* [Supplied records]:
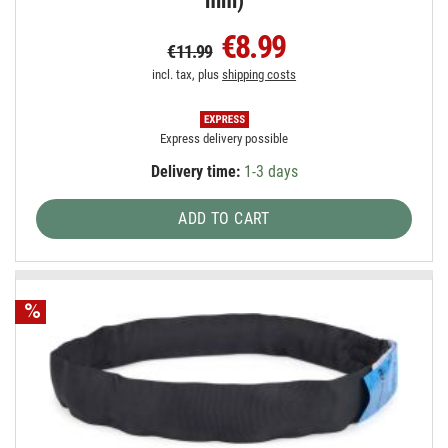
mm)
€8.99
€11.99
incl. tax, plus
shipping costs
Express delivery possible
Delivery time:
1-3 days
ADD TO CART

* [What you are asked to do]: If an entry contains a picture, omit it; restate everything else word for word.

* [Expected answer]:
mm)
€8.99
€11.99
incl. tax, plus
shipping costs
Express delivery possible
Delivery time:
1-3 days
ADD TO CART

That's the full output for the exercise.